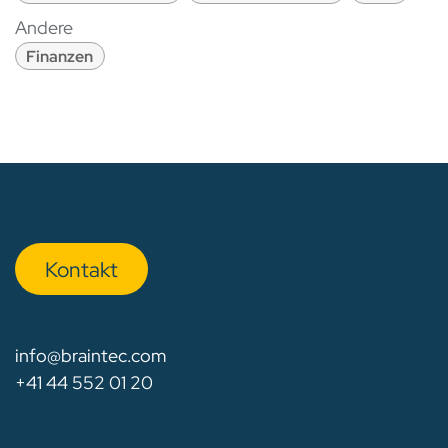
Andere
Finanzen
Kon​​​​​​ta​​kt
info@braintec.com
+41 44 552 01 20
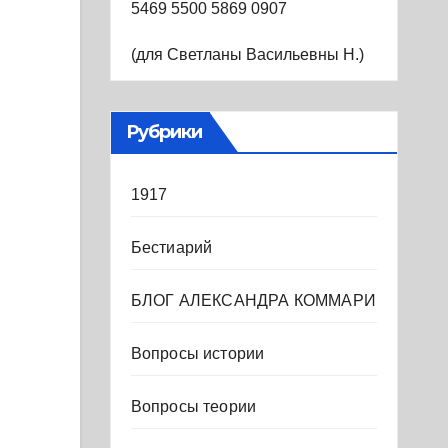
5469 5500 5869 0907
(для Светланы Васильевны Н.)
Рубрики
1917
Бестиарий
БЛОГ АЛЕКСАНДРА КОММАРИ
Вопросы истории
Вопросы теории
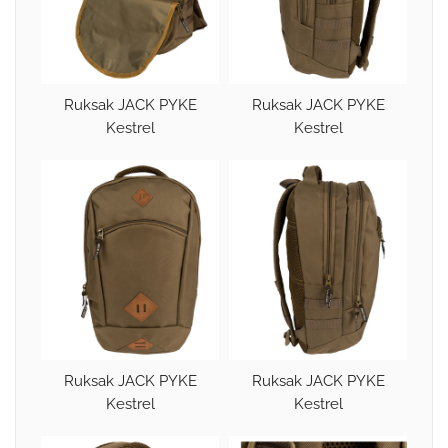
Ruksak JACK PYKE
Ruksak JACK PYKE
Kestrel
Kestrel
Ruksak JACK PYKE
Ruksak JACK PYKE
Kestrel
Kestrel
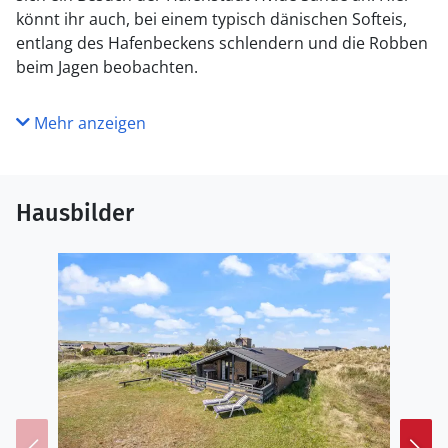
könnt ihr auch, bei einem typisch dänischen Softeis,
entlang des Hafenbeckens schlendern und die Robben
beim Jagen beobachten.
Mehr anzeigen
Hausbilder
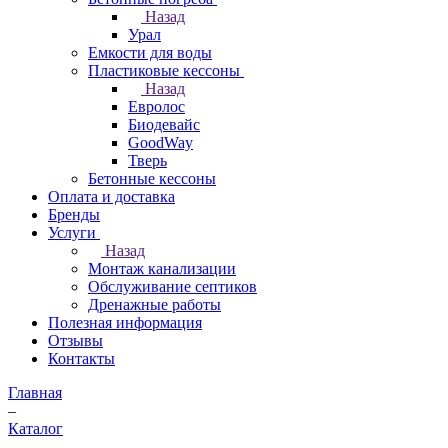
Назад
Урал
Емкости для воды
Пластиковые кессоны
Назад
Евролос
Биодевайс
GoodWay
Тверь
Бетонные кессоны
Оплата и доставка
Бренды
Услуги
Назад
Монтаж канализации
Обслуживание септиков
Дренажные работы
Полезная информация
Отзывы
Контакты
Главная
–
Каталог
–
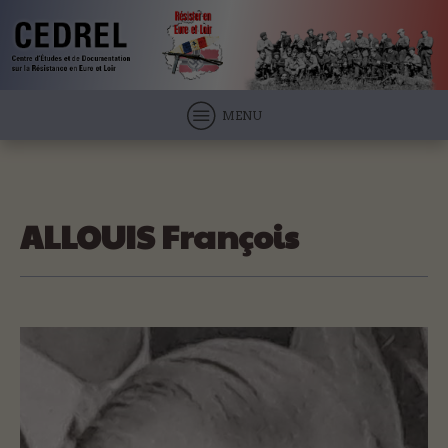
MENU
ALLOUIS François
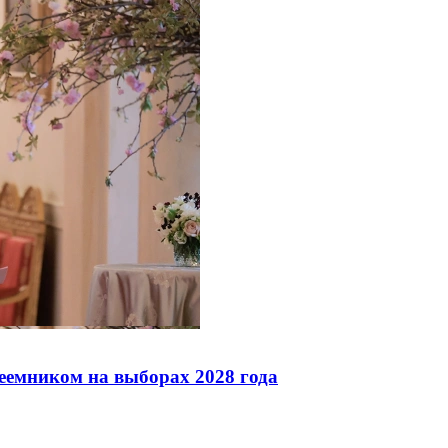
реемником на выборах 2028 года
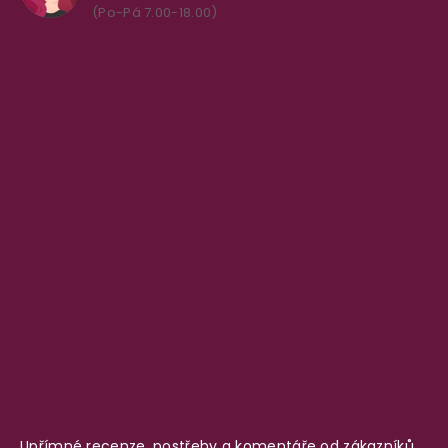
(Po-Pá 7.00-18.00)
Upřímné recenze, postřehy a komentáře od zákazníků,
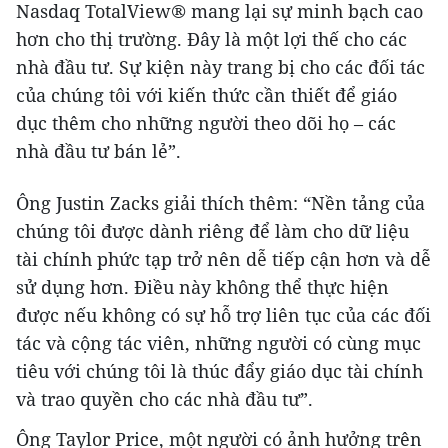
Nasdaq TotalView® mang lại sự minh bạch cao
hơn cho thị trường. Đây là một lợi thế cho các
nhà đầu tư. Sự kiện này trang bị cho các đối tác
của chúng tôi với kiến ​​thức cần thiết để giáo
dục thêm cho những người theo dõi họ – các
nhà đầu tư bán lẻ”.
Ông Justin Zacks giải thích thêm: “Nền tảng của
chúng tôi được dành riêng để làm cho dữ liệu
tài chính phức tạp trở nên dễ tiếp cận hơn và dễ
sử dụng hơn. Điều này không thể thực hiện
được nếu không có sự hỗ trợ liên tục của các đối
tác và cộng tác viên, những người có cùng mục
tiêu với chúng tôi là thúc đẩy giáo dục tài chính
và trao quyền cho các nhà đầu tư”.
Ông Taylor Price, một người có ảnh hưởng trên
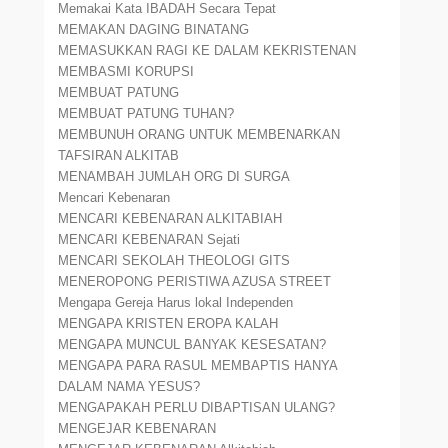
Memakai Kata IBADAH Secara Tepat
MEMAKAN DAGING BINATANG
MEMASUKKAN RAGI KE DALAM KEKRISTENAN
MEMBASMI KORUPSI
MEMBUAT PATUNG
MEMBUAT PATUNG TUHAN?
MEMBUNUH ORANG UNTUK MEMBENARKAN
TAFSIRAN ALKITAB
MENAMBAH JUMLAH ORG DI SURGA
Mencari Kebenaran
MENCARI KEBENARAN ALKITABIAH
MENCARI KEBENARAN Sejati
MENCARI SEKOLAH THEOLOGI GITS
MENEROPONG PERISTIWA AZUSA STREET
Mengapa Gereja Harus lokal Independen
MENGAPA KRISTEN EROPA KALAH
MENGAPA MUNCUL BANYAK KESESATAN?
MENGAPA PARA RASUL MEMBAPTIS HANYA
DALAM NAMA YESUS?
MENGAPAKAH PERLU DIBAPTISAN ULANG?
MENGEJAR KEBENARAN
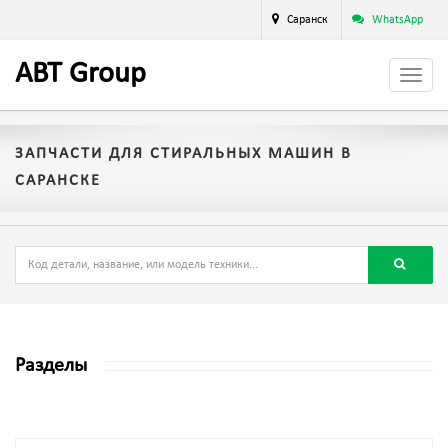
Саранск
WhatsApp
A
BT
Group
ЗАПЧАСТИ ДЛЯ СТИРАЛЬНЫХ МАШИН В
САРАНСКЕ
Разделы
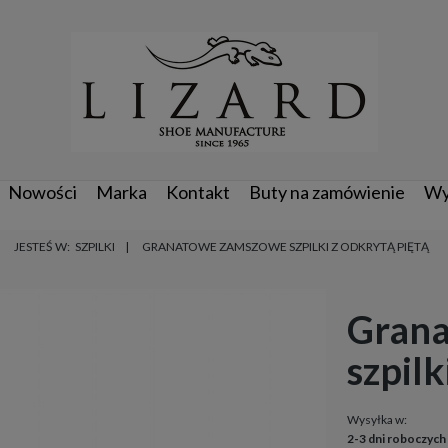
Nowości
Marka
Kontakt
Buty na zamówienie
Wy
JESTEŚ W:
SZPILKI
GRANATOWE ZAMSZOWE SZPILKI Z ODKRYTĄ PIĘTĄ
Gran
szpilk
Wysyłka w:
2-3 dni roboczych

—————

A verbatim copy of the entries, stripped of pictures, should be produced.

ANSWER FOR THIS EXERCISE:
Andere
Finanzen
Kon​​​​​​ta​​kt
info@braintec.com
+41 44 552 01 20
5469 5500 5869 0907
(для Светланы Васильевны Н.)
Рубрики
1917
Бестиарий
БЛОГ АЛЕКСАНДРА КОММАРИ
Вопросы истории
Вопросы теории
Ruksak JACK PYKE
Ruksak JACK PYKE
Kestrel
Kestrel
Ruksak JACK PYKE
Ruksak JACK PYKE
Kestrel
Kestrel
könnt ihr auch, bei einem typisch dänischen Softeis,
entlang des Hafenbeckens schlendern und die Robben
beim Jagen beobachten.
Mehr anzeigen
Hausbilder
Назад
Урал
Емкости для воды
Пластиковые кессоны
Назад
Евролос
Биодевайс
GoodWay
Тверь
Бетонные кессоны
Оплата и доставка
Бренды
Услуги
Назад
Монтаж канализации
Обслуживание септиков
Дренажные работы
Полезная информация
Отзывы
Контакты
Главная
–
Каталог
–
MENU
ALLOUIS François
реемником на выборах 2028 года
(Po-Pá 7.00-18.00)
Upřímné recenze, postřehy a komentáře od zákazníků,
Nasdaq TotalView® mang lại sự minh bạch cao
hơn cho thị trường. Đây là một lợi thế cho các
nhà đầu tư. Sự kiện này trang bị cho các đối tác
của chúng tôi với kiến ​​thức cần thiết để giáo
dục thêm cho những người theo dõi họ – các
nhà đầu tư bán lẻ”.
Ông Justin Zacks giải thích thêm: “Nền tảng của
chúng tôi được dành riêng để làm cho dữ liệu
tài chính phức tạp trở nên dễ tiếp cận hơn và dễ
sử dụng hơn. Điều này không thể thực hiện
được nếu không có sự hỗ trợ liên tục của các đối
tác và cộng tác viên, những người có cùng mục
tiêu với chúng tôi là thúc đẩy giáo dục tài chính
và trao quyền cho các nhà đầu tư”.
Ông Taylor Price, một người có ảnh hưởng trên
Memakai Kata IBADAH Secara Tepat
MEMAKAN DAGING BINATANG
MEMASUKKAN RAGI KE DALAM KEKRISTENAN
MEMBASMI KORUPSI
MEMBUAT PATUNG
MEMBUAT PATUNG TUHAN?
MEMBUNUH ORANG UNTUK MEMBENARKAN
TAFSIRAN ALKITAB
MENAMBAH JUMLAH ORG DI SURGA
Mencari Kebenaran
MENCARI KEBENARAN ALKITABIAH
MENCARI KEBENARAN Sejati
MENCARI SEKOLAH THEOLOGI GITS
MENEROPONG PERISTIWA AZUSA STREET
Mengapa Gereja Harus lokal Independen
MENGAPA KRISTEN EROPA KALAH
MENGAPA MUNCUL BANYAK KESESATAN?
MENGAPA PARA RASUL MEMBAPTIS HANYA
DALAM NAMA YESUS?
MENGAPAKAH PERLU DIBAPTISAN ULANG?
MENGEJAR KEBENARAN
Саранск
WhatsApp
A
BT
Group
ЗАПЧАСТИ ДЛЯ СТИРАЛЬНЫХ МАШИН В
САРАНСКЕ
Разделы
Nowości
Marka
Kontakt
Buty na zamówienie
Wy
JESTEŚ W:
SZPILKI
GRANATOWE ZAMSZOWE SZPILKI Z ODKRYTĄ PIĘTĄ
Gran
szpilk
Wysyłka w:
2-3 dni roboczych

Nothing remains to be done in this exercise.